> YOUR GOAL
In this exercise, the entries below include pictures. Repeat exactly the lines from the line with "La Meditazione Lava" to the line with "regularmente para que", including both, but without the pictures.

(Extracted page text data)
*** Block opens ***
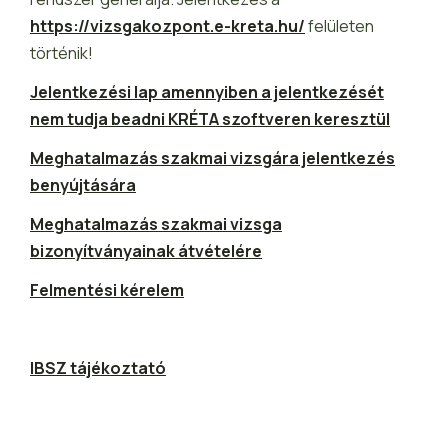
https://vizsgakozpont.e-kreta.hu/
felületen
történik!
Jelentkezési lap amennyiben a jelentkezését
nem tudja beadni KRÉTA szoftveren keresztül
Meghatalmazás szakmai vizsgára jelentkezés
benyújtására
Meghatalmazás szakmai vizsga
bizonyítványainak átvételére
Felmentési kérelem
IBSZ tájékoztató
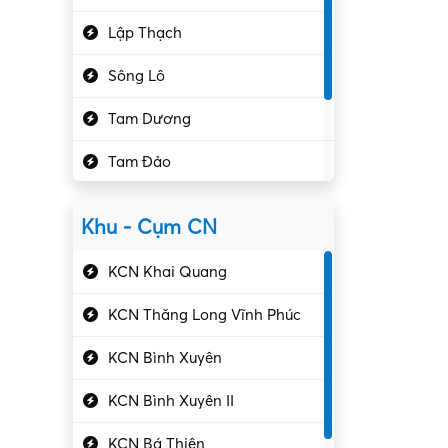
Hành chính – VP
Lập Thạch
Hóa chất
Sông Lô
Kế toán – Kiểm toán
Tam Dương
Kho vận – Thủ quỹ
Tam Đảo
Kiểm soát chất lượng
Yên Lạc
Kỹ sư cơ khí
Khu - Cụm CN
Gần Vĩnh Phúc
Kỹ sư điện
KCN Khai Quang
Kỹ thuật cao
KCN Thăng Long Vĩnh Phúc
Kỹ thuật mạng – IT
KCN Bình Xuyên
Làm bán thời gian
KCN Bình Xuyên II
Lao động phổ thông
KCN Bá Thiện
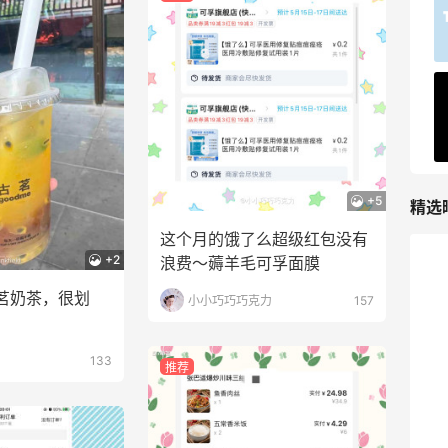
最高2%返利
5140人获得返利
Matte Collection
最高3%返利
510人获得返利
+5
精选
这个月的饿了么超级红包没有
+2
浪费～薅羊毛可孚面膜
Dr.Levy精华效果给到夯
茗奶茶，很划
小小巧巧巧克力
157
1
08月07日
133
推荐
Julian Bakery乳清蛋白棒 | 配料干净到感
人！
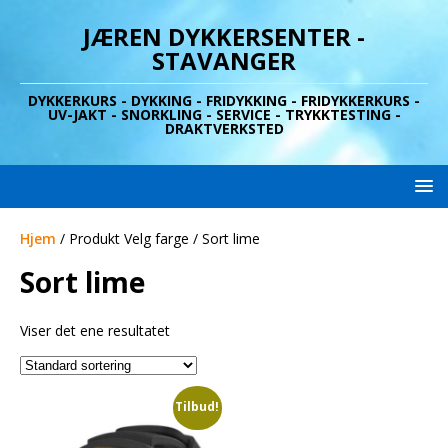
JÆREN DYKKERSENTER -
STAVANGER
DYKKERKURS - DYKKING - FRIDYKKING - FRIDYKKERKURS -
UV-JAKT - SNORKLING - SERVICE - TRYKKTESTING -
DRAKTVERKSTED
Hjem
/ Produkt Velg farge / Sort lime
Sort lime
Viser det ene resultatet
Tilbud!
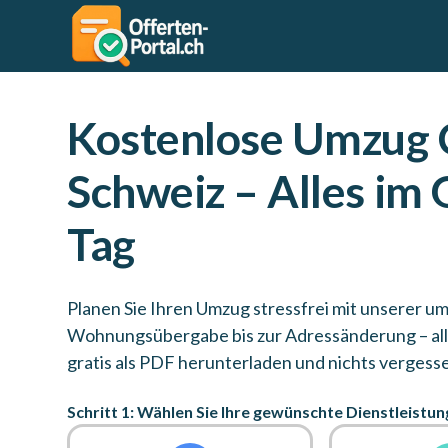
Kostenlose Umzug C
Schweiz – Alles im 
Tag
Planen Sie Ihren Umzug stressfrei mit unserer u
Wohnungsübergabe bis zur Adressänderung – alle 
gratis als PDF herunterladen und nichts vergess
Schritt 1: Wählen Sie Ihre gewünschte Dienstleistun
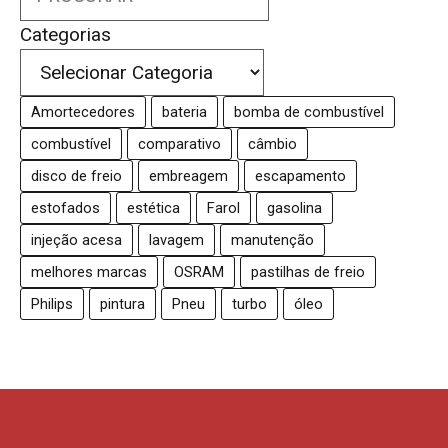
Categorias
Amortecedores
bateria
bomba de combustível
combustível
comparativo
câmbio
disco de freio
embreagem
escapamento
estofados
estética
Farol
gasolina
injeção acesa
lavagem
manutenção
melhores marcas
OSRAM
pastilhas de freio
Philips
pintura
Pneu
turbo
óleo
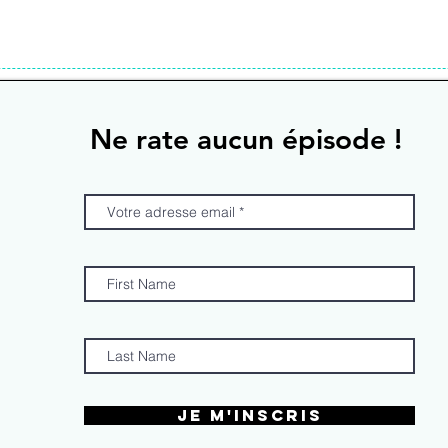
Ne rate aucun épisode !
Je m'inscris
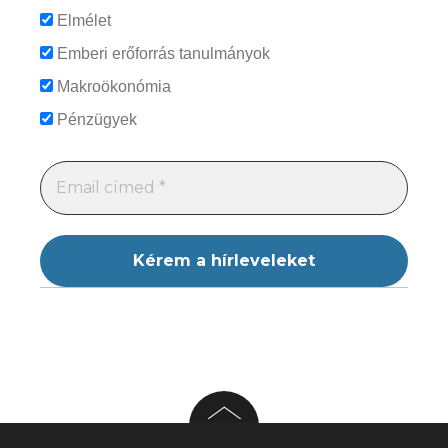
Elmélet
Emberi erőforrás tanulmányok
Makroökonómia
Pénzügyek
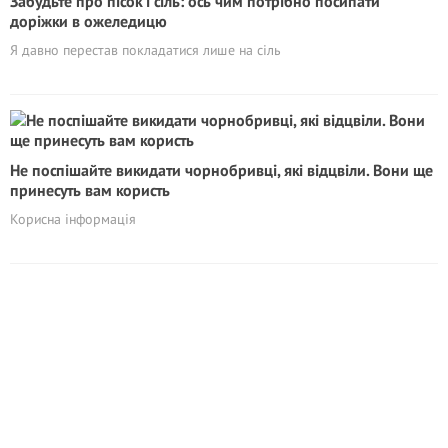
Забудьте про пісок і сіль: ось чим потрібно посипати
доріжки в ожеледицю
Я давно перестав покладатися лише на сіль
Не поспішайте викидати чорнобривці, які відцвіли. Вони ще
принесуть вам користь
Корисна інформація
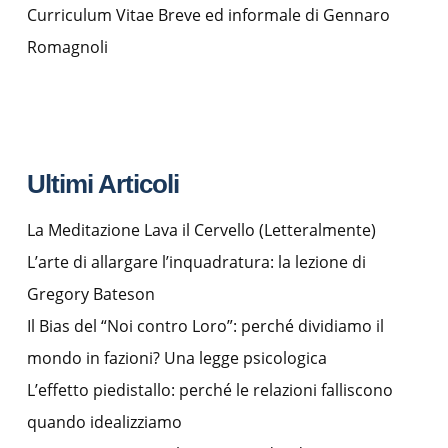
Curriculum Vitae Breve ed informale di Gennaro
Romagnoli
Ultimi Articoli
La Meditazione Lava il Cervello (Letteralmente)
L’arte di allargare l’inquadratura: la lezione di
Gregory Bateson
Il Bias del “Noi contro Loro”: perché dividiamo il
mondo in fazioni? Una legge psicologica
L’effetto piedistallo: perché le relazioni falliscono
quando idealizziamo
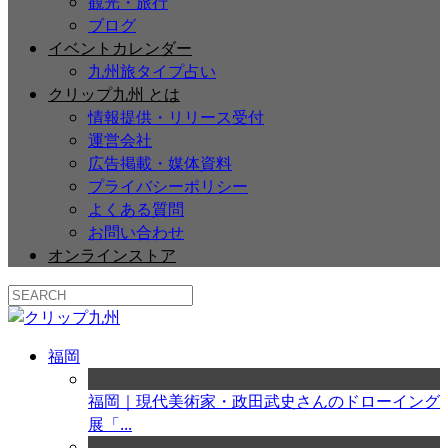
観光・旅行
ブログ
イベントカレンダー
九州旅タイプ占い
クリップ九州 とは
情報提供・リリース受付
運営会社
広告掲載・媒体資料
プライバシーポリシー
よくある質問
お問い合わせ
オンラインストア
福岡
福岡｜現代美術家・政田武史さんのドローイング
展「...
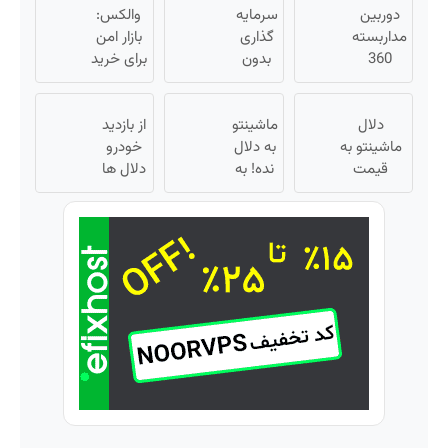
چربی
دوربین
سرمایه
کمسیون
والکس:
مداربسته
میسوزونی!
😍
گذاری
بازار امن
360
بدون
برای خرید
درجه |
ریسک
و فروش
نصب
با سود
دارایی‌های
آسان و
دلال
38
ماشینتو
از بازدید
دیجیتال
راحت
ماشینتو به
درصد
به دلال
خودرو
قیمت
سالانه
نده! به
دلال ها
نمیخره! بیا
📈
مصرف
خسته
اینجا به
کننده
شدی؟
قیمت
بفروش!
اطلاعات
بفروش*فقط
بدون
ماشینت
خریدار
پاسخ
رو اینجا
واقعی*
به یک
ثبت کن
تماس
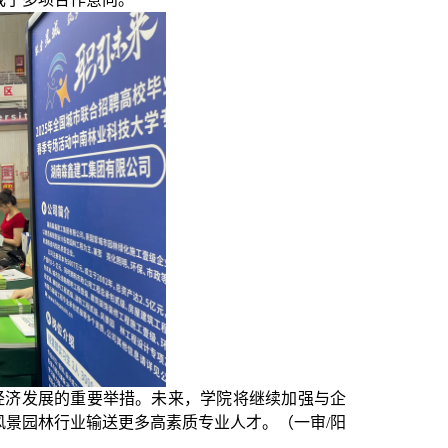
经济发展的重要举措。未来，学院将继续加强与企
风景园林行业输送更多高素质专业人才
。（一审
/阳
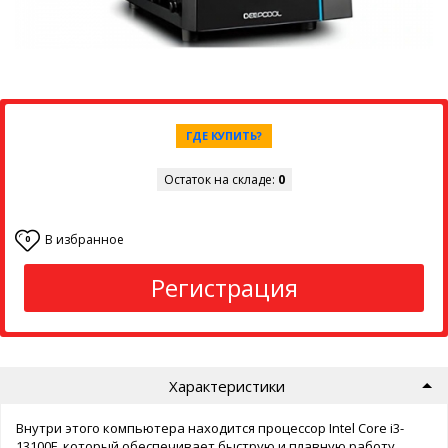
ГДЕ КУПИТЬ?
Остаток на складе:
0
В избранное
0
Регистрация
Характеристики
Внутри этого компьютера находится процессор Intel Core i3-
13100F, который обеспечивает быструю и плавную работу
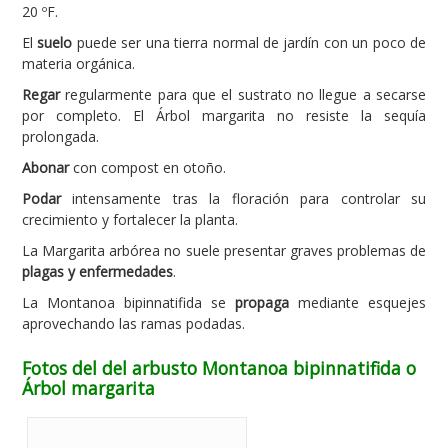
20 ºF.
El
suelo
puede ser una tierra normal de jardín con un poco de
materia orgánica.
Regar
regularmente para que el sustrato no llegue a secarse
por completo. El Árbol margarita no resiste la sequía
prolongada.
Abonar
con compost en otoño.
Podar
intensamente tras la floración para controlar su
crecimiento y fortalecer la planta.
La Margarita arbórea no suele presentar graves problemas de
plagas y enfermedades
.
La Montanoa bipinnatifida se
propaga
mediante esquejes
aprovechando las ramas podadas.
Fotos del del arbusto Montanoa bipinnatifida o
Árbol margarita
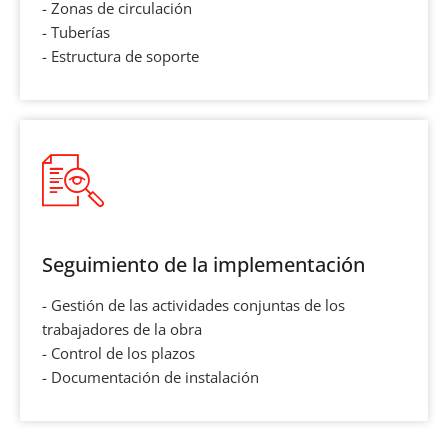
- Zonas de circulación
- Tuberías
- Estructura de soporte
Seguimiento de la implementación
- Gestión de las actividades conjuntas de los
trabajadores de la obra
- Control de los plazos
- Documentación de instalación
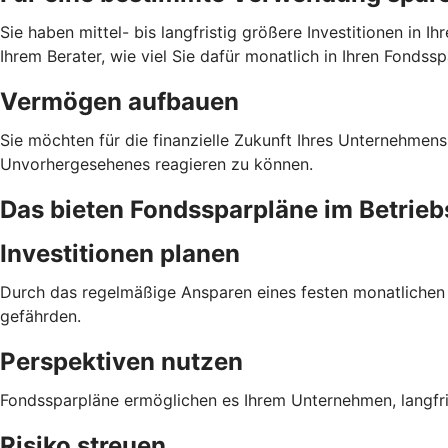
Sie haben mittel- bis langfristig größere Investitionen i
Ihrem Berater, wie viel Sie dafür monatlich in Ihren Fondss
Vermögen aufbauen
Sie möchten für die finanzielle Zukunft Ihres Unternehmens
Unvorhergesehenes reagieren zu können.
Das bieten Fondssparpläne im Betri
Investitionen planen
Durch das regelmäßige Ansparen eines festen monatlichen Be
gefährden.
Perspektiven nutzen
Fondssparpläne ermöglichen es Ihrem Unternehmen, langfri
Risiko streuen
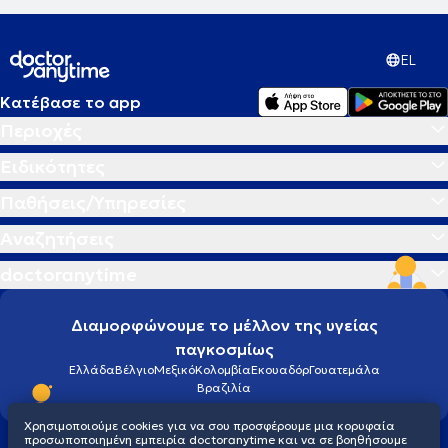
EL
Κατέβασε το app
Περιοχές
Ειδικότητες
Παθήσεις/Υπηρεσίες
Αναζητήσεις
doctoranytime
Διαμορφώνουμε το μέλλον της υγείας
παγκοσμίως
Ελλάδα
Βέλγιο
Μεξικό
Κολομβία
Εκουαδόρ
Γουατεμάλα
Βραζιλία
Χρησιμοποιούμε cookies για να σου προσφέρουμε μια κορυφαία
προσωποποιημένη εμπειρία doctoranytime και να σε βοηθήσουμε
*** Block closes ***
> EXERCISE SOLUTION
La Meditazione Lava il Cervello (Letteralmente)
L’arte di allargare l’inquadratura: la lezione di
Gregory Bateson
Il Bias del “Noi contro Loro”: perché dividiamo il
mondo in fazioni? Una legge psicologica
L’effetto piedistallo: perché le relazioni falliscono
quando idealizziamo
観光・旅行
ブログ
イベントカレンダー
九州旅タイプ占い
クリップ九州 とは
情報提供・リリース受付
運営会社
広告掲載・媒体資料
プライバシーポリシー
よくある質問
お問い合わせ
オンラインストア
福岡
福岡｜現代美術家・政田武史さんのドローイング
展「...
چربی
دوربین
سرمایه
کمسیون
والکس:
مداربسته
میسوزونی!
😍
گذاری
بازار امن
360
بدون
برای خرید
درجه |
ریسک
و فروش
نصب
با سود
دارایی‌های
آسان و
دلال
38
ماشینتو
از بازدید
دیجیتال
راحت
ماشینتو به
درصد
به دلال
خودرو
قیمت
سالانه
نده! به
دلال ها
نمیخره! بیا
📈
مصرف
خسته
اینجا به
کننده
شدی؟
قیمت
بفروش!
اطلاعات
بفروش*فقط
بدون
ماشینت
خریدار
پاسخ
رو اینجا
واقعی*
به یک
ثبت کن
تماس
经济发展的重要举措。未来，学院将继续加强与企
风景园林行业输送更多高素质专业人才
。（一审
/阳
ГДЕ КУПИТЬ?
Остаток на складе:
0
В избранное
0
Регистрация
Характеристики
Внутри этого компьютера находится процессор Intel Core i3-
13100F, который обеспечивает быструю и плавную работу
20 ºF.
El
suelo
puede ser una tierra normal de jardín con un poco de
materia orgánica.
Regar
regularmente para que el sustrato no llegue a secarse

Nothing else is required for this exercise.